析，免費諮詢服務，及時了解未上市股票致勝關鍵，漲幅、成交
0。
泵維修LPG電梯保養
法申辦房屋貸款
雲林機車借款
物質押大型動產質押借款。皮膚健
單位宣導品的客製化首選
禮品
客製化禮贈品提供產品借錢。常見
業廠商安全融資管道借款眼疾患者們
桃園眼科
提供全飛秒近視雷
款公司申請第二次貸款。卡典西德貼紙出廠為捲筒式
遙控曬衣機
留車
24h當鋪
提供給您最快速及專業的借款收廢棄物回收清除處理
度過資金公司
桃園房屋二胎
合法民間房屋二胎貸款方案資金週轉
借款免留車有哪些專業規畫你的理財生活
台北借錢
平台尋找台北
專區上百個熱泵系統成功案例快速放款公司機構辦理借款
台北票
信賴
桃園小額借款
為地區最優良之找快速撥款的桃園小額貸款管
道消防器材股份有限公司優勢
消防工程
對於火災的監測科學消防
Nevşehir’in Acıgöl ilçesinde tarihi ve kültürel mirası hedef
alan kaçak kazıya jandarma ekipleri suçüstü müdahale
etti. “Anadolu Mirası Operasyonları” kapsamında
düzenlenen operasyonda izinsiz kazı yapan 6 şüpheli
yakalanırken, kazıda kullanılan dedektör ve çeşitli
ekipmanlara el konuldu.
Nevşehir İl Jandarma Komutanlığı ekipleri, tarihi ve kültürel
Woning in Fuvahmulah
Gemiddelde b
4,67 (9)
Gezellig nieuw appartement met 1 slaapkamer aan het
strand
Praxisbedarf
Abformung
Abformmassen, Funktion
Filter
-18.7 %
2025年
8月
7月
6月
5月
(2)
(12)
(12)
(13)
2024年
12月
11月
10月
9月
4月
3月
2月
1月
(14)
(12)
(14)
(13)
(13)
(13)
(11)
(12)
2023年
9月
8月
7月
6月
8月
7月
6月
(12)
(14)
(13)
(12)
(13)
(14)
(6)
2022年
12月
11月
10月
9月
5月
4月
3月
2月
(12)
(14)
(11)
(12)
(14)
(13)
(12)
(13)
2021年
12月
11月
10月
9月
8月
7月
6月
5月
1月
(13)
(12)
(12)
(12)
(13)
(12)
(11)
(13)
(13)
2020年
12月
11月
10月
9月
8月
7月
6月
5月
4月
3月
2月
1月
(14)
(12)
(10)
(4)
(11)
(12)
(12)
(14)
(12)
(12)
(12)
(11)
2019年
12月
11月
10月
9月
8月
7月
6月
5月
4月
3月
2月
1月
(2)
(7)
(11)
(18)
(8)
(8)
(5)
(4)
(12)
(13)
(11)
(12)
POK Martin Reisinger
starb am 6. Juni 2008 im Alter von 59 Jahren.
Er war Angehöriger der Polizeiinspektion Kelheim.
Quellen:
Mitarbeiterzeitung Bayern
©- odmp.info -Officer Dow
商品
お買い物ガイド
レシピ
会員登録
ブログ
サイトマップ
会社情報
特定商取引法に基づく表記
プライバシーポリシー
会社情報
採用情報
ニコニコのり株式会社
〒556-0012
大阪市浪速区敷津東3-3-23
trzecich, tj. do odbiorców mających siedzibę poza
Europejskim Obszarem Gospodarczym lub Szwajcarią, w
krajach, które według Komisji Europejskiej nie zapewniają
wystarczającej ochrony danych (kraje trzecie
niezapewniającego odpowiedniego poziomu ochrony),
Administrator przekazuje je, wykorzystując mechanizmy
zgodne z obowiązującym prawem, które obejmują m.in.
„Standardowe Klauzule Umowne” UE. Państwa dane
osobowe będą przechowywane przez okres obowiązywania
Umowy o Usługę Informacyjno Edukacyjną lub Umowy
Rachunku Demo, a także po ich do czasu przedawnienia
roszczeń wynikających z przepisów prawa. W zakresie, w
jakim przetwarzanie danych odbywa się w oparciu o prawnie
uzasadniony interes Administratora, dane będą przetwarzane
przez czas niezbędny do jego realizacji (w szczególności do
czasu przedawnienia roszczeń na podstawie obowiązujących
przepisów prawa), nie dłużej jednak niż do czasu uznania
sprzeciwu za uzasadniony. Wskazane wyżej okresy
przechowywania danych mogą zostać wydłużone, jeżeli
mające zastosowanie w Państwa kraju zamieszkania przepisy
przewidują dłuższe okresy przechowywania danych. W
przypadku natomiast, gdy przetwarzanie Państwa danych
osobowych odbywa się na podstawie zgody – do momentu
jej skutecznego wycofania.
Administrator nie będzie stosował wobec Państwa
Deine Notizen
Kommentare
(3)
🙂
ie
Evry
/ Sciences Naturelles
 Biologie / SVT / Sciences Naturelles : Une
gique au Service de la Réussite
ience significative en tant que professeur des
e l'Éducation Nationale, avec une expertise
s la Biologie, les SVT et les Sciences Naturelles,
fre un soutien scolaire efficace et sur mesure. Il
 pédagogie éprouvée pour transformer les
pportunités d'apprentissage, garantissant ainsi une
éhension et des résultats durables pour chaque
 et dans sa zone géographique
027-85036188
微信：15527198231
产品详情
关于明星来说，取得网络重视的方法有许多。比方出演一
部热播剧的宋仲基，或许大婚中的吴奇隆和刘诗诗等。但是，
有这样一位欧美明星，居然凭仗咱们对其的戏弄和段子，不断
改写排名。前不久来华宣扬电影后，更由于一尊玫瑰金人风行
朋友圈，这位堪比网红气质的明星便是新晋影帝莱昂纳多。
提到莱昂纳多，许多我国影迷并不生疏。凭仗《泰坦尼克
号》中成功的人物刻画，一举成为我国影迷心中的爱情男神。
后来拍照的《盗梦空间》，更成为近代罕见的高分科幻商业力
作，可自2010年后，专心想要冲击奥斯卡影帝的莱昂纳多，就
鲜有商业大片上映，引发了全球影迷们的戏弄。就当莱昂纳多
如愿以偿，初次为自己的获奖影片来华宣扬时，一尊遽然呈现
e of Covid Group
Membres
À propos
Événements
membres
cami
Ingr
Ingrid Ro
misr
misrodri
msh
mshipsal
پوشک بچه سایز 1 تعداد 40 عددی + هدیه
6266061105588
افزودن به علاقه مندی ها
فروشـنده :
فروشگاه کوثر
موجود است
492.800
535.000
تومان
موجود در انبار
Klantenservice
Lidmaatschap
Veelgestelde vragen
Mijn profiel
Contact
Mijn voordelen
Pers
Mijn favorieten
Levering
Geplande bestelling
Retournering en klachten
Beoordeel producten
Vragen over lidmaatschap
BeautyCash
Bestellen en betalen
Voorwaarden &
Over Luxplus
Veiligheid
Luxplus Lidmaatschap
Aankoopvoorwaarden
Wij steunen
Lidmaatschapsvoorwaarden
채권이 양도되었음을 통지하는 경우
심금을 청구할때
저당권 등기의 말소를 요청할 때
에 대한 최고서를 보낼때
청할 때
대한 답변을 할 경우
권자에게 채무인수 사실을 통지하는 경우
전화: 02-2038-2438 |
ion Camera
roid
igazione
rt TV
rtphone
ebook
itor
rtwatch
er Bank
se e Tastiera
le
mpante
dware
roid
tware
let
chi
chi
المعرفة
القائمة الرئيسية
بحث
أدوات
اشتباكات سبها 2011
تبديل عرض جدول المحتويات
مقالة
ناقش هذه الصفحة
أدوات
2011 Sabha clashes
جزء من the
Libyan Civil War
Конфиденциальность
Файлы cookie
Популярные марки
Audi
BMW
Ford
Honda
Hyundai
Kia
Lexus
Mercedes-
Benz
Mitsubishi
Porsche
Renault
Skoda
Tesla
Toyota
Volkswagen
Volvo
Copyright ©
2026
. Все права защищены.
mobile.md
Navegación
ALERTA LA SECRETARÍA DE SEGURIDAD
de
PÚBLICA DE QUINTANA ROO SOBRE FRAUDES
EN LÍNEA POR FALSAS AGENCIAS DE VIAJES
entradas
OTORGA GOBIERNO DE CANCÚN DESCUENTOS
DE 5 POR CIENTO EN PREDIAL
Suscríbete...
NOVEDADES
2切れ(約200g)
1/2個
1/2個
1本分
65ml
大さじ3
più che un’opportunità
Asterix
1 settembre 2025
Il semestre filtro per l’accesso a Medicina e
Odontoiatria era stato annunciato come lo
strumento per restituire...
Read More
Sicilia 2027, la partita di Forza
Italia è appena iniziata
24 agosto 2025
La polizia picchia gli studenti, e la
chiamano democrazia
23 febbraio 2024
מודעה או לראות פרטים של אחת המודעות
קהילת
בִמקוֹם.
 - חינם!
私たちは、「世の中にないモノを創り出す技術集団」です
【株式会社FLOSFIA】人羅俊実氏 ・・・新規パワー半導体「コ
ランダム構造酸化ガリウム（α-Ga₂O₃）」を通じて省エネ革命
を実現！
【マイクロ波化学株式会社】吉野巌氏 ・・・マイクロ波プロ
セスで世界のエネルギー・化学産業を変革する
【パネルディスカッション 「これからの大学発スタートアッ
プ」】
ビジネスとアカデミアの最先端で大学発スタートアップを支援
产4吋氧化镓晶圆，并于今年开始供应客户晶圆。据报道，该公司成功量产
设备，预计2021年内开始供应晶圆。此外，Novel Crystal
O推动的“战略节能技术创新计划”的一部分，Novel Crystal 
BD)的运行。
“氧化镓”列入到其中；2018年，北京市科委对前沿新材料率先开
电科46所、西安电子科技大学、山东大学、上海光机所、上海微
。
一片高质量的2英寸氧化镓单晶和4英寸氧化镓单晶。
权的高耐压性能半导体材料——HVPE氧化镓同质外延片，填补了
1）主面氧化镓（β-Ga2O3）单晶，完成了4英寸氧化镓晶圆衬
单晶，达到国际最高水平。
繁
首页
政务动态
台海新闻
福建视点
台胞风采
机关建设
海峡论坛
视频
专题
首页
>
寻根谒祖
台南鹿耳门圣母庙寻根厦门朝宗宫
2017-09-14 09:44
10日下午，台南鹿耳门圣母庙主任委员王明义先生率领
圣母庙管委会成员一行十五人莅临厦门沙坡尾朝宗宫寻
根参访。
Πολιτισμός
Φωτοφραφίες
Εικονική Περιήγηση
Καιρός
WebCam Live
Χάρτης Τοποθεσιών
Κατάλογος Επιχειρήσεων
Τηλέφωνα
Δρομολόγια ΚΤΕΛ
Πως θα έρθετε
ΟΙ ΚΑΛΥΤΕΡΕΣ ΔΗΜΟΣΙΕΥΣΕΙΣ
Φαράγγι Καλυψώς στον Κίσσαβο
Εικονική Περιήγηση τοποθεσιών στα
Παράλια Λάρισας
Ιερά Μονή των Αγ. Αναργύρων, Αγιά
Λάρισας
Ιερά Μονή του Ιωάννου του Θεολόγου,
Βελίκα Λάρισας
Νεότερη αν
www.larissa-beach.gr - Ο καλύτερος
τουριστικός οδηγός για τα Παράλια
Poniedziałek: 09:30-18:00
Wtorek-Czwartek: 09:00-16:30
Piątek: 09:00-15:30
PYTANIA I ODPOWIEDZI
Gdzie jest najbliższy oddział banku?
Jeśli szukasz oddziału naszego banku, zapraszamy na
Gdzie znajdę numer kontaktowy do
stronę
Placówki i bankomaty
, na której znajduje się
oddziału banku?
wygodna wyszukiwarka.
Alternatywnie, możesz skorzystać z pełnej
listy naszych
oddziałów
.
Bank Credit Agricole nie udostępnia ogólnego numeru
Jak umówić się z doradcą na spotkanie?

### Work request
For this exercise, output exactly the lines above from the line with "客製化禮贈品提供產品借錢。常見" to the line with "Umowy o Usługę", counting both, and leave out the rest.

### Exercise solution
客製化禮贈品提供產品借錢。常見
業廠商安全融資管道借款眼疾患者們
桃園眼科
提供全飛秒近視雷
款公司申請第二次貸款。卡典西德貼紙出廠為捲筒式
遙控曬衣機
留車
24h當鋪
提供給您最快速及專業的借款收廢棄物回收清除處理
度過資金公司
桃園房屋二胎
合法民間房屋二胎貸款方案資金週轉
借款免留車有哪些專業規畫你的理財生活
台北借錢
平台尋找台北
專區上百個熱泵系統成功案例快速放款公司機構辦理借款
台北票
信賴
桃園小額借款
為地區最優良之找快速撥款的桃園小額貸款管
道消防器材股份有限公司優勢
消防工程
對於火災的監測科學消防
Nevşehir’in Acıgöl ilçesinde tarihi ve kültürel mirası hedef
alan kaçak kazıya jandarma ekipleri suçüstü müdahale
etti. “Anadolu Mirası Operasyonları” kapsamında
düzenlenen operasyonda izinsiz kazı yapan 6 şüpheli
yakalanırken, kazıda kullanılan dedektör ve çeşitli
ekipmanlara el konuldu.
Nevşehir İl Jandarma Komutanlığı ekipleri, tarihi ve kültürel
Woning in Fuvahmulah
Gemiddelde b
4,67 (9)
Gezellig nieuw appartement met 1 slaapkamer aan het
strand
Praxisbedarf
Abformung
Abformmassen, Funktion
Filter
-18.7 %
2025年
8月
7月
6月
5月
(2)
(12)
(12)
(13)
2024年
12月
11月
10月
9月
4月
3月
2月
1月
(14)
(12)
(14)
(13)
(13)
(13)
(11)
(12)
2023年
9月
8月
7月
6月
8月
7月
6月
(12)
(14)
(13)
(12)
(13)
(14)
(6)
2022年
12月
11月
10月
9月
5月
4月
3月
2月
(12)
(14)
(11)
(12)
(14)
(13)
(12)
(13)
2021年
12月
11月
10月
9月
8月
7月
6月
5月
1月
(13)
(12)
(12)
(12)
(13)
(12)
(11)
(13)
(13)
2020年
12月
11月
10月
9月
8月
7月
6月
5月
4月
3月
2月
1月
(14)
(12)
(10)
(4)
(11)
(12)
(12)
(14)
(12)
(12)
(12)
(11)
2019年
12月
11月
10月
9月
8月
7月
6月
5月
4月
3月
2月
1月
(2)
(7)
(11)
(18)
(8)
(8)
(5)
(4)
(12)
(13)
(11)
(12)
POK Martin Reisinger
starb am 6. Juni 2008 im Alter von 59 Jahren.
Er war Angehöriger der Polizeiinspektion Kelheim.
Quellen:
Mitarbeiterzeitung Bayern
©- odmp.info -Officer Dow
商品
お買い物ガイド
レシピ
会員登録
ブログ
サイトマップ
会社情報
特定商取引法に基づく表記
プライバシーポリシー
会社情報
採用情報
ニコニコのり株式会社
〒556-0012
大阪市浪速区敷津東3-3-23
trzecich, tj. do odbiorców mających siedzibę poza
Europejskim Obszarem Gospodarczym lub Szwajcarią, w
krajach, które według Komisji Europejskiej nie zapewniają
wystarczającej ochrony danych (kraje trzecie
niezapewniającego odpowiedniego poziomu ochrony),
Administrator przekazuje je, wykorzystując mechanizmy
zgodne z obowiązującym prawem, które obejmują m.in.
„Standardowe Klauzule Umowne” UE. Państwa dane
osobowe będą przechowywane przez okres obowiązywania
Umowy o Usługę Informacyjno Edukacyjną lub Umowy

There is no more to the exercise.